WORK TO BE COMPLETED: Can you transcribe every record below exactly as it appears?

WORKING DATA:

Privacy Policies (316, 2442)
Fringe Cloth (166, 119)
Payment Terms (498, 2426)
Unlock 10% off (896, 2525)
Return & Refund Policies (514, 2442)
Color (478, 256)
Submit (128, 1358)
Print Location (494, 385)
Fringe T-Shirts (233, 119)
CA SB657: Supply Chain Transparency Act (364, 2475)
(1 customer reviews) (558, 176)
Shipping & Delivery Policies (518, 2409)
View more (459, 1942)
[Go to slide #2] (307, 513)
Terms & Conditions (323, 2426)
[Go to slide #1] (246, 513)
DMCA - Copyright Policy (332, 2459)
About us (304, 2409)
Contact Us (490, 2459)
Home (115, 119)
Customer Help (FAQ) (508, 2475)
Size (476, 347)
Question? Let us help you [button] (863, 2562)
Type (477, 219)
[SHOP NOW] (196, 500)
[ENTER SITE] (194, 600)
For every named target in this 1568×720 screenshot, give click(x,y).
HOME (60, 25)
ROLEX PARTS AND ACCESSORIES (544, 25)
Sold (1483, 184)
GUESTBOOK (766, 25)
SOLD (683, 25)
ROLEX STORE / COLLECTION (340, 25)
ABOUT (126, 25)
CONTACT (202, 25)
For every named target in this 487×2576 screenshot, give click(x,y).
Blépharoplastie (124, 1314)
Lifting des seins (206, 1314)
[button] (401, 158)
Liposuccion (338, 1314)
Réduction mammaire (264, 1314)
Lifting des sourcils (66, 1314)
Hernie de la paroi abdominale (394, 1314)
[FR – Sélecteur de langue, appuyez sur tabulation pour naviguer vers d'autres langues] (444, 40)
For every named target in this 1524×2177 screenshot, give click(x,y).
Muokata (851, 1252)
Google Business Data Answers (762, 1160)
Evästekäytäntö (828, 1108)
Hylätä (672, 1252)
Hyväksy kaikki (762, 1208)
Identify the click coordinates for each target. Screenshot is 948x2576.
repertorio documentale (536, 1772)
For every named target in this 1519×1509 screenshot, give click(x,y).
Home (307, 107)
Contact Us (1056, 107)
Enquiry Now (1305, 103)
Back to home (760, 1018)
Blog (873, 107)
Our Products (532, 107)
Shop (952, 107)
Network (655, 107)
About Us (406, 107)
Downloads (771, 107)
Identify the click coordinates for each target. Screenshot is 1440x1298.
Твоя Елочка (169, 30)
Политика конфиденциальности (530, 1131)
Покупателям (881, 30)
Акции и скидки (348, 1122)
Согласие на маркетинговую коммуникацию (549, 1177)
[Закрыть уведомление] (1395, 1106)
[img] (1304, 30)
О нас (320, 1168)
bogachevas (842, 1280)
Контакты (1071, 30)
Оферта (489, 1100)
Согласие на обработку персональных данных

YOUR SOLUTION:
Privacy Policies (316, 2442)
Fringe Cloth (166, 119)
Payment Terms (498, 2426)
Unlock 10% off (896, 2525)
Return & Refund Policies (514, 2442)
Color (478, 256)
Submit (128, 1358)
Print Location (494, 385)
Fringe T-Shirts (233, 119)
CA SB657: Supply Chain Transparency Act (364, 2475)
(1 customer reviews) (558, 176)
Shipping & Delivery Policies (518, 2409)
View more (459, 1942)
[Go to slide #2] (307, 513)
Terms & Conditions (323, 2426)
[Go to slide #1] (246, 513)
DMCA - Copyright Policy (332, 2459)
About us (304, 2409)
Contact Us (490, 2459)
Home (115, 119)
Customer Help (FAQ) (508, 2475)
Size (476, 347)
Question? Let us help you [button] (863, 2562)
Type (477, 219)
[SHOP NOW] (196, 500)
[ENTER SITE] (194, 600)
For every named target in this 1568×720 screenshot, give click(x,y).
HOME (60, 25)
ROLEX PARTS AND ACCESSORIES (544, 25)
Sold (1483, 184)
GUESTBOOK (766, 25)
SOLD (683, 25)
ROLEX STORE / COLLECTION (340, 25)
ABOUT (126, 25)
CONTACT (202, 25)
For every named target in this 487×2576 screenshot, give click(x,y).
Blépharoplastie (124, 1314)
Lifting des seins (206, 1314)
[button] (401, 158)
Liposuccion (338, 1314)
Réduction mammaire (264, 1314)
Lifting des sourcils (66, 1314)
Hernie de la paroi abdominale (394, 1314)
[FR – Sélecteur de langue, appuyez sur tabulation pour naviguer vers d'autres langues] (444, 40)
For every named target in this 1524×2177 screenshot, give click(x,y).
Muokata (851, 1252)
Google Business Data Answers (762, 1160)
Evästekäytäntö (828, 1108)
Hylätä (672, 1252)
Hyväksy kaikki (762, 1208)
Identify the click coordinates for each target. Screenshot is 948x2576.
repertorio documentale (536, 1772)
For every named target in this 1519×1509 screenshot, give click(x,y).
Home (307, 107)
Contact Us (1056, 107)
Enquiry Now (1305, 103)
Back to home (760, 1018)
Blog (873, 107)
Our Products (532, 107)
Shop (952, 107)
Network (655, 107)
About Us (406, 107)
Downloads (771, 107)
Identify the click coordinates for each target. Screenshot is 1440x1298.
Твоя Елочка (169, 30)
Политика конфиденциальности (530, 1131)
Покупателям (881, 30)
Акции и скидки (348, 1122)
Согласие на маркетинговую коммуникацию (549, 1177)
[Закрыть уведомление] (1395, 1106)
[img] (1304, 30)
О нас (320, 1168)
bogachevas (842, 1280)
Контакты (1071, 30)
Оферта (489, 1100)
Согласие на обработку персональных данных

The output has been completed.